* **How to complete this task**:
Would you give all of the records again, exactly as they read?

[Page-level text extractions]

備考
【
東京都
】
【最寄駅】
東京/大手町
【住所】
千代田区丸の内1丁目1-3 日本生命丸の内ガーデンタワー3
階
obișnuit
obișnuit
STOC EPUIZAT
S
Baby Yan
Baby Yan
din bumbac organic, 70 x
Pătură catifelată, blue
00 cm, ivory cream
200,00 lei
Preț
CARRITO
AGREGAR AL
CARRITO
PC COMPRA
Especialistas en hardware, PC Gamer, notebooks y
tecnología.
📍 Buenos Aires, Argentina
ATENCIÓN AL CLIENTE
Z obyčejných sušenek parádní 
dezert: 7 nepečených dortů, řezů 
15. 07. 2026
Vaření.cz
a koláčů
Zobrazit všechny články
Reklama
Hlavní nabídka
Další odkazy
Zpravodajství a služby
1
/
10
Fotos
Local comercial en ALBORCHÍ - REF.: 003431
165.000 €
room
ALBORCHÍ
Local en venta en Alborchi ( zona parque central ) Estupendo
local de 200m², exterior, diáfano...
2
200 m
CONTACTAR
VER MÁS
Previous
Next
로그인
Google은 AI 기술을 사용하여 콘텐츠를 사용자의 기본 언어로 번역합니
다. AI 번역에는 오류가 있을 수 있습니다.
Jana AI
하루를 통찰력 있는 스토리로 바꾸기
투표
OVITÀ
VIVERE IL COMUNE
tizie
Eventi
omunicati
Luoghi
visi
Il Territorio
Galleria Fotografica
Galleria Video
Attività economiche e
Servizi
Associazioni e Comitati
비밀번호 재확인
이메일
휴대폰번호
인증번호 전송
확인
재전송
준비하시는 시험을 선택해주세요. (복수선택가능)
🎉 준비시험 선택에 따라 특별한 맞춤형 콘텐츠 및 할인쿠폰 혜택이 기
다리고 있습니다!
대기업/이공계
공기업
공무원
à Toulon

* **Written response**:
備考
【
東京都
】
【最寄駅】
東京/大手町
【住所】
千代田区丸の内1丁目1-3 日本生命丸の内ガーデンタワー3
階
obișnuit
obișnuit
STOC EPUIZAT
S
Baby Yan
Baby Yan
din bumbac organic, 70 x
Pătură catifelată, blue
00 cm, ivory cream
200,00 lei
Preț
CARRITO
AGREGAR AL
CARRITO
PC COMPRA
Especialistas en hardware, PC Gamer, notebooks y
tecnología.
📍 Buenos Aires, Argentina
ATENCIÓN AL CLIENTE
Z obyčejných sušenek parádní 
dezert: 7 nepečených dortů, řezů 
15. 07. 2026
Vaření.cz
a koláčů
Zobrazit všechny články
Reklama
Hlavní nabídka
Další odkazy
Zpravodajství a služby
1
/
10
Fotos
Local comercial en ALBORCHÍ - REF.: 003431
165.000 €
room
ALBORCHÍ
Local en venta en Alborchi ( zona parque central ) Estupendo
local de 200m², exterior, diáfano...
2
200 m
CONTACTAR
VER MÁS
Previous
Next
로그인
Google은 AI 기술을 사용하여 콘텐츠를 사용자의 기본 언어로 번역합니
다. AI 번역에는 오류가 있을 수 있습니다.
Jana AI
하루를 통찰력 있는 스토리로 바꾸기
투표
OVITÀ
VIVERE IL COMUNE
tizie
Eventi
omunicati
Luoghi
visi
Il Territorio
Galleria Fotografica
Galleria Video
Attività economiche e
Servizi
Associazioni e Comitati
비밀번호 재확인
이메일
휴대폰번호
인증번호 전송
확인
재전송
준비하시는 시험을 선택해주세요. (복수선택가능)
🎉 준비시험 선택에 따라 특별한 맞춤형 콘텐츠 및 할인쿠폰 혜택이 기
다리고 있습니다!
대기업/이공계
공기업
공무원
à Toulon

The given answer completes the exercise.